Activated Protein C Resistance and Factor V Leiden Mutation in Patients with Arterial Ischemic Stroke.
- Author:
Sang Jin BYUN
1
;
Te Gyu LEE
;
Jun Won LEE
;
Dae Il CHANG
;
Kyung Cheon CHUNG
Author Information
1. Department of Neurology, College of Medicine, Kyung Hee University.

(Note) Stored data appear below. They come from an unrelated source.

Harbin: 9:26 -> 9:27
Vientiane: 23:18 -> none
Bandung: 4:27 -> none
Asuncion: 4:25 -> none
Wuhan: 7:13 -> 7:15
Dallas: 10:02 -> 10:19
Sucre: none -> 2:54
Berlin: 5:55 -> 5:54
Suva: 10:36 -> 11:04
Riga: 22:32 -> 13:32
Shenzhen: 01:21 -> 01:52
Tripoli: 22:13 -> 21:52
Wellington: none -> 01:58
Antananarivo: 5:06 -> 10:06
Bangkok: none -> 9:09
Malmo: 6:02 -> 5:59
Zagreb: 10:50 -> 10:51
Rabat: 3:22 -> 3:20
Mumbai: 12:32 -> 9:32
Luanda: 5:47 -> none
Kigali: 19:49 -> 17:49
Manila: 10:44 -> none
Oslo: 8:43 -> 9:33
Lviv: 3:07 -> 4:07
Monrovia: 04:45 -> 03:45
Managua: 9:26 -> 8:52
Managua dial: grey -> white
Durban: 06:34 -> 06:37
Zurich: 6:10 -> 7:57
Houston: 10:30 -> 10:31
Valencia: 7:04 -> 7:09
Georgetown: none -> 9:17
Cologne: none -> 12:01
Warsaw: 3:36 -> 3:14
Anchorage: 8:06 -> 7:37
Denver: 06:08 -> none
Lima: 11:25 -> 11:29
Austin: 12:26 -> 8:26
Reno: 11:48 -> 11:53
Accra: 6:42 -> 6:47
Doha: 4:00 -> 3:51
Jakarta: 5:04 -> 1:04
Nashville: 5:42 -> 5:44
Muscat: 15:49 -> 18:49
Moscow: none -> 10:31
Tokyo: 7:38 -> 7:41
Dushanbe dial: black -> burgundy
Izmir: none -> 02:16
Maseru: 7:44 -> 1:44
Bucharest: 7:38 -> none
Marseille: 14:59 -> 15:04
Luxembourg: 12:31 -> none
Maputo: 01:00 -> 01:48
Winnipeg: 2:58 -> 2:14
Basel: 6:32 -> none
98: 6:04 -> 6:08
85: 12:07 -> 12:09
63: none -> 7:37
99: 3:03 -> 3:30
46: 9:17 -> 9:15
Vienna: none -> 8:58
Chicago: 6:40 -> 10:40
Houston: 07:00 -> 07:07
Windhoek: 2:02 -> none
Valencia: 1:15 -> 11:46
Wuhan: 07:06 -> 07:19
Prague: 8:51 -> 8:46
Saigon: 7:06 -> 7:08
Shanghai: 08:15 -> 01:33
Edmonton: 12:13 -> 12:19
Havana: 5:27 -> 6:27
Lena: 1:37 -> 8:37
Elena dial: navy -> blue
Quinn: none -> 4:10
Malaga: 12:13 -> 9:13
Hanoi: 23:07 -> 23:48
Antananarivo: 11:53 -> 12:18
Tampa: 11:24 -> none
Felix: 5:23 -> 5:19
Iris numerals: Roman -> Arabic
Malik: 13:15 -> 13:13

- Publication Type:Original Article
- Keywords:
Activated Protein C Resistance;
Factor V Leiden Mutation;
Arterial Ischemic Stroke
- MeSH:
Activated Protein C Resistance*;
Factor V*;
Hispanic Americans;
Humans;
Leukocytes;
Partial Thromboplastin Time;
Plasma;
Prevalence;
Protein C;
Risk Factors;
Stroke*;
Venous Thrombosis
- From:Journal of the Korean Neurological Association
2000;18(4):390-393
- CountryRepublic of Korea
- Language:Korean
-
Abstract:
BACKGROUND: In the western hemisphere, resistance to activated protein C (APCR) is the most common risk factor for venous thromboembolic disease. A one-point mutation in the coagulation factor V that renders it APCR is found in more than 90% of patients with APC-resistant venous thrombosis. In Hispanic and Caucasian patients with arterial ischemic stroke, the prevalence of APC-R is approximately 10%. To determine the prevalence of APC resistance and its causative factor V mutation (Arg 506 Gln) in Koreans, we screened a group of Korean ischemic stroke patients. METHODS: We evaluated 60 Korean patients with arterial ischemic stroke diagnosed by either magnetic resonance neu-roimaging, conventional angiogram, or both, after 2 weeks of symptom onset. The mean age of the subjects was 59.2 years (13-82 years). APC resistance was expressed as a ratio of the activated partial thromboplastin time (aPTT) with and without adding APC to the subject's plasma. The presence of the factor V Leiden (Arg 506 Gln) mutation was determined by a direct polymerase chain reaction-based assay on peripheral blood leukocytes. RESULTS: Only one patient (n=1/60, 1.6%) had APC resistance and none were found to have the factor V Leiden (Arg 506 Gln) mutation. CONCLUSIONS: APCR and the factor V Leiden mutation do not seem to be a significant genetic risk factor for arterial ischemic stroke in Koreans.